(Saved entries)
----
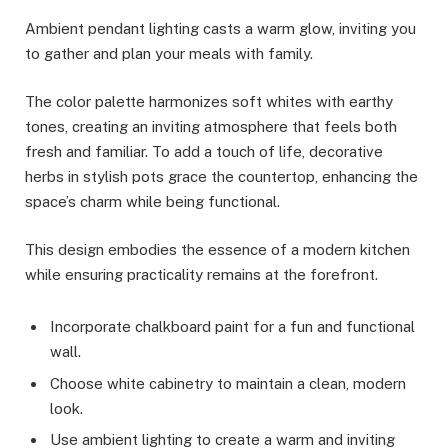
Ambient pendant lighting casts a warm glow, inviting you
to gather and plan your meals with family.
The color palette harmonizes soft whites with earthy
tones, creating an inviting atmosphere that feels both
fresh and familiar. To add a touch of life, decorative
herbs in stylish pots grace the countertop, enhancing the
space’s charm while being functional.
This design embodies the essence of a modern kitchen
while ensuring practicality remains at the forefront.
Incorporate chalkboard paint for a fun and functional
wall.
Choose white cabinetry to maintain a clean, modern
look.
Use ambient lighting to create a warm and inviting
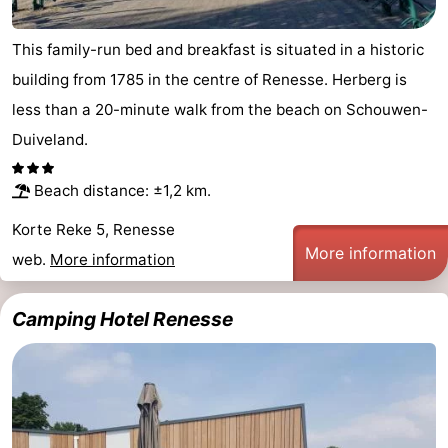
This family-run bed and breakfast is situated in a historic
building from 1785 in the centre of Renesse. Herberg is
less than a 20-minute walk from the beach on Schouwen-
Duiveland.
Beach distance: ±1,2 km.
Korte Reke 5, Renesse
More information
web.
More information
Camping Hotel Renesse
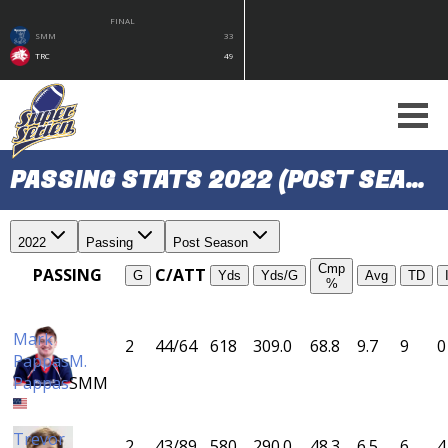
FINAL
SMM
33
TRC
49
PASSING STATS 2022 (POST SEASON)
2022
Passing
Post Season
Cmp
PASSING
C/ATT
G
Yds
Yds/G
Avg
TD
%
Mark
2
44/64
618
309.0
68.8
9.7
9
0
Pappas
M.
Pappas
SMM
Trevor
2
43/89
580
290.0
48.3
6.5
6
4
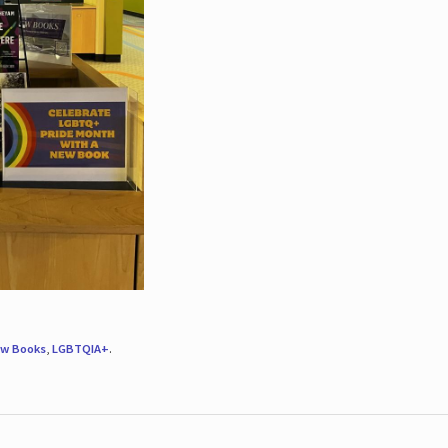
w Books
,
LGBTQIA+
.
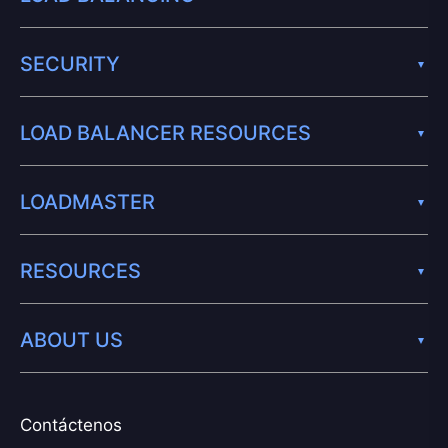
SECURITY
LOAD BALANCER RESOURCES
LOADMASTER
RESOURCES
ABOUT US
Contáctenos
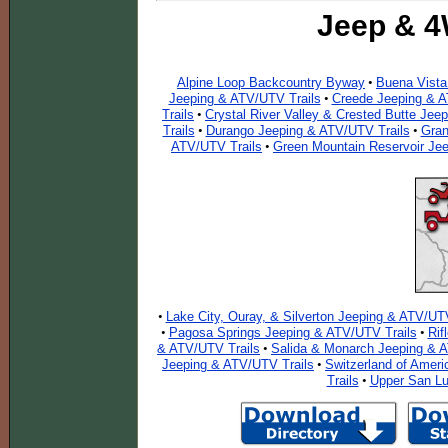
Jeep & 4
Alpine Loop Backcountry Byway
Buena Vista
•
Jeeping & ATV/UTV Trails
Creede Jeeping & A
•
Trails
Crystal River Valley & Crested Butte Jee
•
Trails
Durango Jeeping & ATV/UTV Trails
Gran
•
•
ATV/UTV Trails
Green Mountain Reservoir Je
•
Lake City, Ouray, & Silverton Jeeping & ATV/UTV
•
Pagosa Springs Jeeping & ATV/UTV Trails
Rif
•
•
& ATV/UTV Trails
Salida & Monarch Jeeping & A
•
Jeeping & ATV/UTV Trails
Switzerland of Ameri
•
Trails
Upper San Lu
•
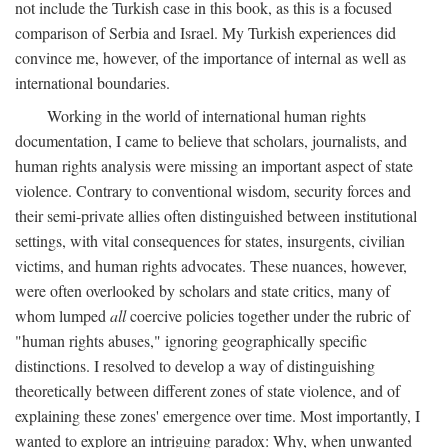
not include the Turkish case in this book, as this is a focused
comparison of Serbia and Israel. My Turkish experiences did
convince me, however, of the importance of internal as well as
international boundaries.
Working in the world of international human rights
documentation, I came to believe that scholars, journalists, and
human rights analysis were missing an important aspect of state
violence. Contrary to conventional wisdom, security forces and
their semi-private allies often distinguished between institutional
settings, with vital consequences for states, insurgents, civilian
victims, and human rights advocates. These nuances, however,
were often overlooked by scholars and state critics, many of
whom lumped
all
coercive policies together under the rubric of
"human rights abuses," ignoring geographically specific
distinctions. I resolved to develop a way of distinguishing
theoretically between different zones of state violence, and of
explaining these zones' emergence over time. Most importantly, I
wanted to explore an intriguing paradox: Why, when unwanted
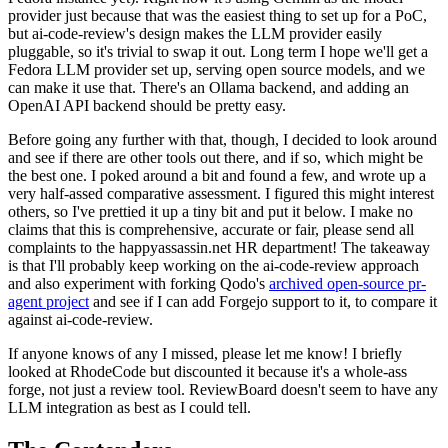
provider just because that was the easiest thing to set up for a PoC,
but ai-code-review's design makes the LLM provider easily
pluggable, so it's trivial to swap it out. Long term I hope we'll get a
Fedora LLM provider set up, serving open source models, and we
can make it use that. There's an Ollama backend, and adding an
OpenAI API backend should be pretty easy.
Before going any further with that, though, I decided to look around
and see if there are other tools out there, and if so, which might be
the best one. I poked around a bit and found a few, and wrote up a
very half-assed comparative assessment. I figured this might interest
others, so I've prettied it up a tiny bit and put it below. I make no
claims that this is comprehensive, accurate or fair, please send all
complaints to the happyassassin.net HR department! The takeaway
is that I'll probably keep working on the ai-code-review approach
and also experiment with forking Qodo's
archived open-source pr-
agent project
and see if I can add Forgejo support to it, to compare it
against ai-code-review.
If anyone knows of any I missed, please let me know! I briefly
looked at RhodeCode but discounted it because it's a whole-ass
forge, not just a review tool. ReviewBoard doesn't seem to have any
LLM integration as best as I could tell.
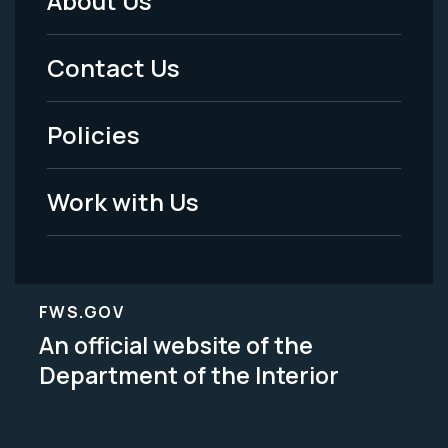
About Us
Footer
Menu
Contact Us
-
Policies
Legal
Work with Us
FWS.GOV
An official website of the
Department of the Interior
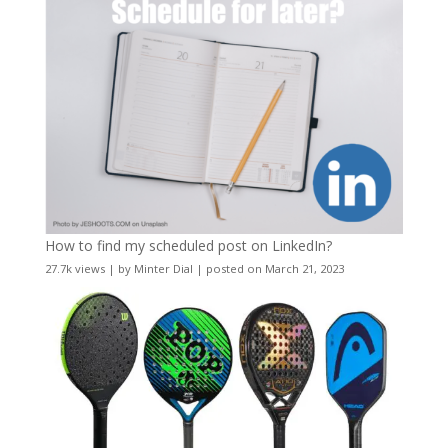
How to find my scheduled post on LinkedIn?
27.7k views
|
by
Minter Dial
|
posted on March 21, 2023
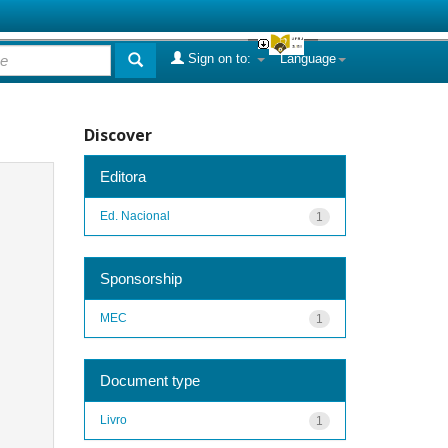
Sign on to:
Language
Discover
Editora
Ed. Nacional
1
Sponsorship
MEC
1
Document type
Livro
1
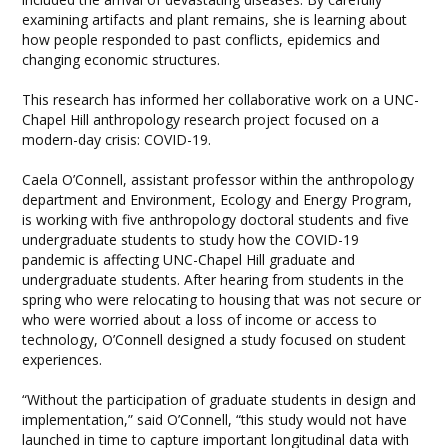
examining artifacts and plant remains, she is learning about
how people responded to past conflicts, epidemics and
changing economic structures.
This research has informed her collaborative work on a UNC-
Chapel Hill anthropology research project focused on a
modern-day crisis: COVID-19.
Caela O’Connell, assistant professor within the anthropology
department and Environment, Ecology and Energy Program,
is working with five anthropology doctoral students and five
undergraduate students to study how the COVID-19
pandemic is affecting UNC-Chapel Hill graduate and
undergraduate students. After hearing from students in the
spring who were relocating to housing that was not secure or
who were worried about a loss of income or access to
technology, O’Connell designed a study focused on student
experiences.
“Without the participation of graduate students in design and
implementation,” said O’Connell, “this study would not have
launched in time to capture important longitudinal data with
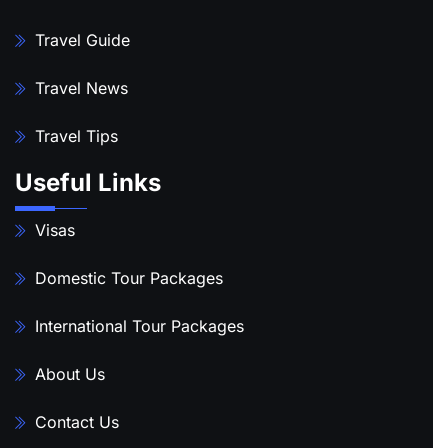
Travel Guide
Travel News
Travel Tips
Useful Links
Visas
Domestic Tour Packages
International Tour Packages
About Us
Contact Us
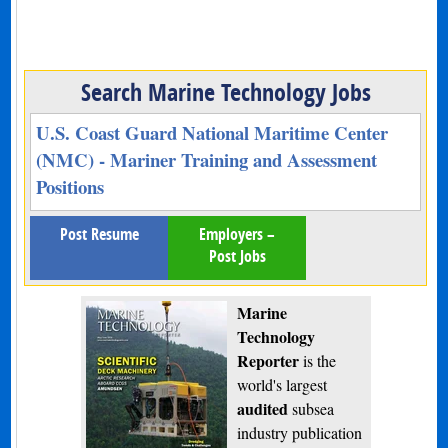
Search Marine Technology Jobs
U.S. Coast Guard National Maritime Center
(NMC) - Mariner Training and Assessment
Positions
Post Resume
Employers –
Post Jobs
Marine
Technology
Reporter
is the
world's largest
audited
subsea
industry publication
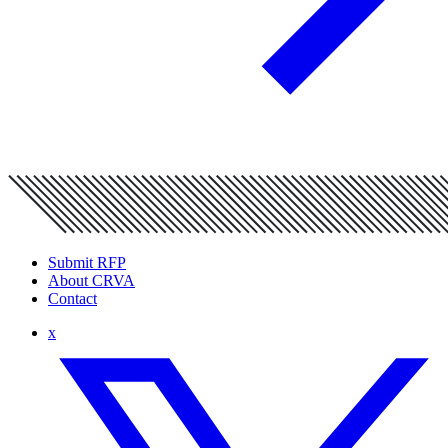
Submit RFP
About CRVA
Contact
x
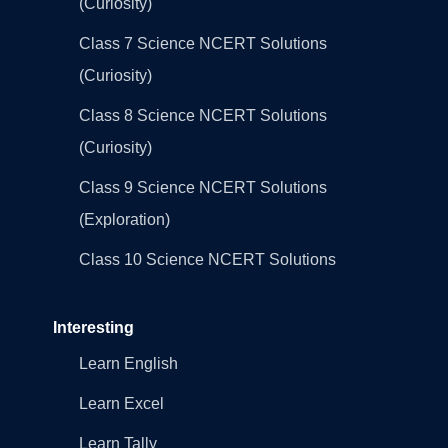
(Curiosity)
Class 7 Science NCERT Solutions
(Curiosity)
Class 8 Science NCERT Solutions
(Curiosity)
Class 9 Science NCERT Solutions
(Exploration)
Class 10 Science NCERT Solutions
Interesting
Learn English
Learn Excel
Learn Tally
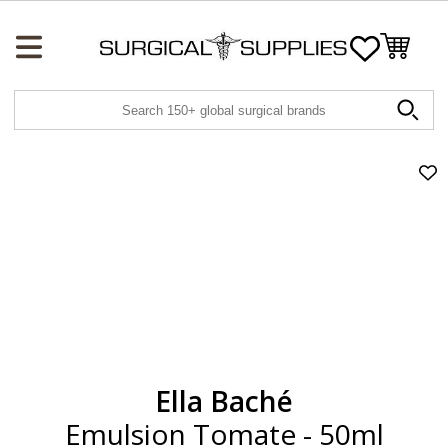
Wishlist
Ad
Emu
To
-
50
to
wis
Ella Baché
Emulsion Tomate - 50ml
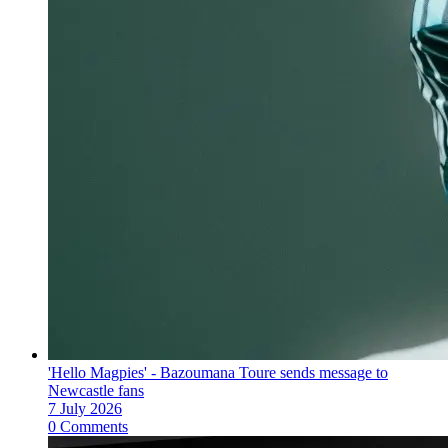
'Hello Magpies' - Bazoumana Toure sends message to
Newcastle fans
7 July 2026
0 Comments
----
The lines to copy are those in the records above containing the word "focused".

not include the Turkish case in this book, as this is a focused
Chapel Hill anthropology research project focused on a
technology, O’Connell designed a study focused on student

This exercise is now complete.